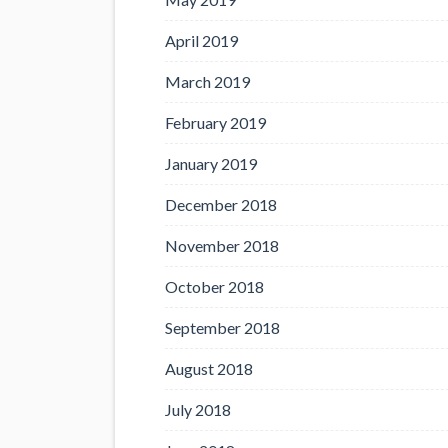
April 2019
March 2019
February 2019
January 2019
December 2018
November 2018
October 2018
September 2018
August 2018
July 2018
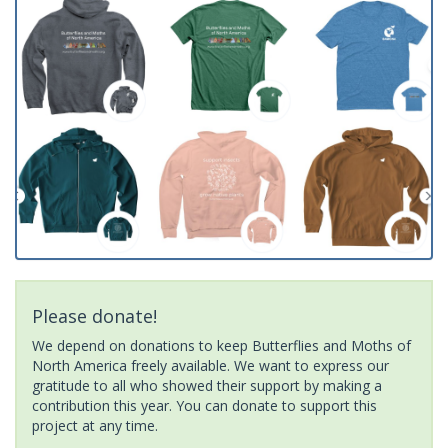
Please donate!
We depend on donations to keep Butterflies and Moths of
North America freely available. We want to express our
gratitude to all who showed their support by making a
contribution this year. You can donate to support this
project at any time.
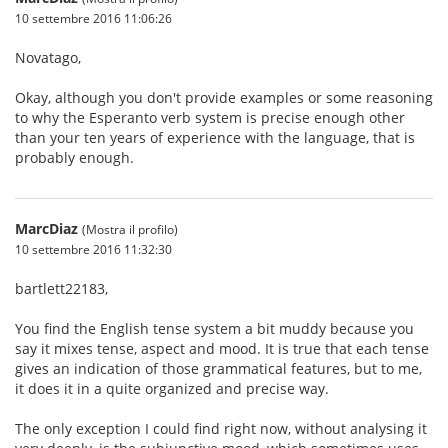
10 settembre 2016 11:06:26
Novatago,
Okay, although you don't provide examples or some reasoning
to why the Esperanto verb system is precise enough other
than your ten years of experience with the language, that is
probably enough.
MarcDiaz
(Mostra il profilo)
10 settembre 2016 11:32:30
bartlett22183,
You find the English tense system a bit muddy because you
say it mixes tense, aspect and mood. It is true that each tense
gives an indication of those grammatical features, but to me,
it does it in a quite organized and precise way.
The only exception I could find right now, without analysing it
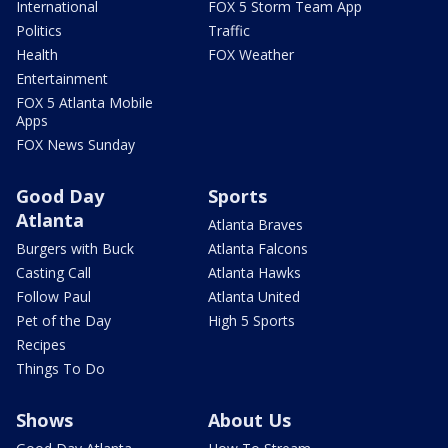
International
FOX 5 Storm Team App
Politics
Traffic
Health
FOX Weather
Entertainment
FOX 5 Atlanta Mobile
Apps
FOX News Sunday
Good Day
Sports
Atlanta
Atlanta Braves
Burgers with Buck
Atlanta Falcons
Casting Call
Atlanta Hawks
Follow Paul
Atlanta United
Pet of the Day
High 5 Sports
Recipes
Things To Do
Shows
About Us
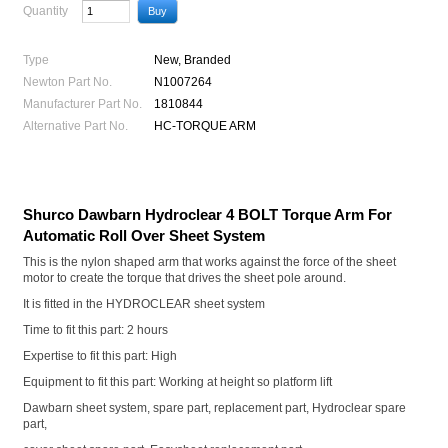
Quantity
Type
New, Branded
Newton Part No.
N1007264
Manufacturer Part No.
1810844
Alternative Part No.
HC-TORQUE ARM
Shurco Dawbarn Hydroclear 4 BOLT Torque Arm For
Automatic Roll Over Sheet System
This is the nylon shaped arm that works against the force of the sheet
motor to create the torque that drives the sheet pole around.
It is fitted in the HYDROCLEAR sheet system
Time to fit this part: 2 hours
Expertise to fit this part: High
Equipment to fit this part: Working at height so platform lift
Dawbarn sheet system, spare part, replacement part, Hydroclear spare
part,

┄┄┄┄┄┄┄┄┄┄┄┄┄┄┄┄┄┄┄┄

### WHAT IS EXPECTED
Pictures don't belong in the copy. Restate all the entries exactly.

### COMPLETED TASK
April 2019
March 2019
February 2019
January 2019
December 2018
November 2018
October 2018
September 2018
August 2018
July 2018
Please donate!
We depend on donations to keep Butterflies and Moths of
North America freely available. We want to express our
gratitude to all who showed their support by making a
contribution this year. You can donate to support this
project at any time.
10 settembre 2016 11:06:26
Novatago,
Okay, although you don't provide examples or some reasoning
to why the Esperanto verb system is precise enough other
than your ten years of experience with the language, that is
probably enough.
MarcDiaz
(Mostra il profilo)
10 settembre 2016 11:32:30
bartlett22183,
You find the English tense system a bit muddy because you
say it mixes tense, aspect and mood. It is true that each tense
gives an indication of those grammatical features, but to me,
it does it in a quite organized and precise way.
The only exception I could find right now, without analysing it
International
FOX 5 Storm Team App
Politics
Traffic
Health
FOX Weather
Entertainment
FOX 5 Atlanta Mobile
Apps
FOX News Sunday
Good Day
Sports
Atlanta
Atlanta Braves
Burgers with Buck
Atlanta Falcons
Casting Call
Atlanta Hawks
Follow Paul
Atlanta United
Pet of the Day
High 5 Sports
Recipes
Things To Do
Shows
About Us
Quantity
Type
New, Branded
Newton Part No.
N1007264
Manufacturer Part No.
1810844
Alternative Part No.
HC-TORQUE ARM
Shurco Dawbarn Hydroclear 4 BOLT Torque Arm For
Automatic Roll Over Sheet System
This is the nylon shaped arm that works against the force of the sheet
motor to create the torque that drives the sheet pole around.
It is fitted in the HYDROCLEAR sheet system
Time to fit this part: 2 hours
Expertise to fit this part: High
Equipment to fit this part: Working at height so platform lift
Dawbarn sheet system, spare part, replacement part, Hydroclear spare
part,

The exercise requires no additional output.